Launched by The (RE)SET Company in partnership with French cosmetics federation FEBEA, (RE)SET for Cosmetics aims to replace plastic cosmetics packaging with cellulose fiber. 

In France, cosmetics industry players have come together for a collaborative R&D program that aims to develop and industrialize cellulose fiber-based packaging as an alternative to plastics.

Spearheaded by circular economy consultancy The (RE)SET Company in partnership with French cosmetics association FEBEA, (RE)SET for Cosmetics brings together 12 industry players: Chanel, L’Oréal, L’Occitane Group, LVMH, Sisley, MS Beautilab, Biocodex, Eugene Perma, Laboratoires Expanscience, NAOS, Pierre Fabre and Group Rocher.

(RE)SET for Cosmetics says it is looking for “fiber based substrates, coatings, green chemistry, bio-polymers, industrial equipment, innovative processes… any solution that helps (re)think the cosmetic packaging and make functionalized cellulose fiber.” Innovators, startups, SMEs and R&D laboratories are encouraged to join the program.

The (RE)SET Company also worked with FEBEA on the latter’s Plastic Act, unveiled last year. A collective initiative, Plastic Act aims to reduce the cosmetics industry’s plastic packaging footprint by focusing on the 4Rs: reduce, reuse, recycle and reincorporate.

As previously reported, by 2025, the Plastic Act aims to reach the following targets for beauty packaging:

  • Reduce the amount of plastic used by 15% (or 8,000 tons), by making eco-design widespread and opting for concentrated formulas or large format packs. R&D programs will look to develop plastic alternatives, such as lightweighted glass and paper/cardboard with a barrier function for cream formulas. The industry’s SPICE tool will be used to measure the environmental benefits of such substitutions.
     
  • Reuse 20% of plastic, mainly by developing 100% recyclable refills, including paper refills. Enabling companies of all sizes to propose a bulk offer by defining health and safety standards for filling containers in-store is another vector for change.
     
  • Reincorporate 10-25% of plastic into new packaging, by securing supply of recycled resins suitable for cosmetics.

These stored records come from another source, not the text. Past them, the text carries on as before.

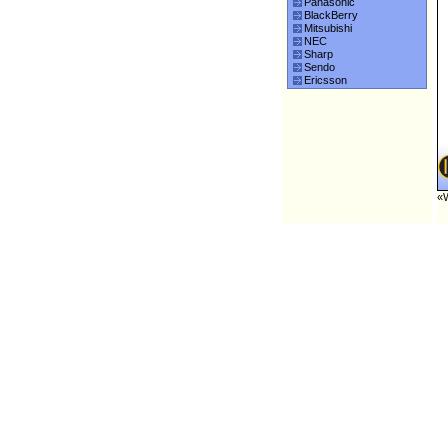
Panasonic
BlackBerry
Mitsubishi
NEC
Sharp
Sendo
Ericsson
«W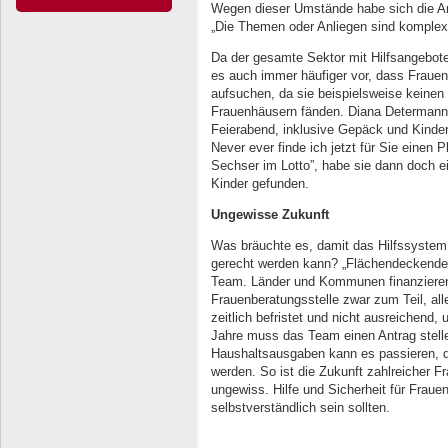
Wegen dieser Umstände habe sich die Ar
„Die Themen oder Anliegen sind komplex
Da der gesamte Sektor mit Hilfsangeboten
es auch immer häufiger vor, dass Frauen 
aufsuchen, da sie beispielsweise keinen 
Frauenhäusern fänden. Diana Determann e
Feierabend, inklusive Gepäck und Kinder
Never ever finde ich jetzt für Sie einen
Sechser im Lotto”, habe sie dann doch ei
Kinder gefunden.
Ungewisse Zukunft
Was bräuchte es, damit das Hilfssystem
gerecht werden kann? „Flächendeckende, 
Team. Länder und Kommunen finanzieren 
Frauenberatungsstelle zwar zum Teil, al
zeitlich befristet und nicht ausreichend,
Jahre muss das Team einen Antrag stell
Haushaltsausgaben kann es passieren, da
werden. So ist die Zukunft zahlreicher F
ungewiss. Hilfe und Sicherheit für Fraue
selbstverständlich sein sollten.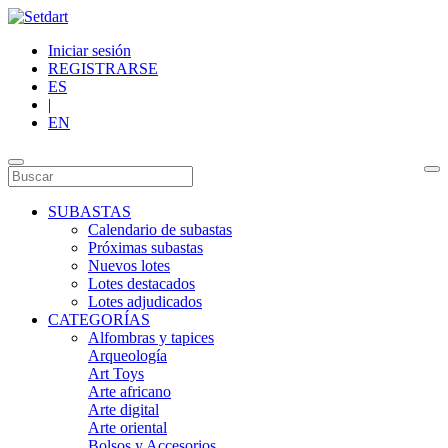
Iniciar sesión
REGISTRARSE
ES
|
EN
SUBASTAS
Calendario de subastas
Próximas subastas
Nuevos lotes
Lotes destacados
Lotes adjudicados
CATEGORÍAS
Alfombras y tapices
Arqueología
Art Toys
Arte africano
Arte digital
Arte oriental
Bolsos y Accesorios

Fébea also envisages the creation of cosmetics-grade recycled resins, including PP and PE.
     
  • Recycle 100% of plastic packaging, by improving the effective recyclability of cosmetics packaging. This would mean simplifying and standardizing the plastic resins used, capturing small packaging to integrate them into the recycling stream, and processing skincare and make-up packs that do not use traditional resins, for example. Working on technical components and decoration to make them recyclable is also key.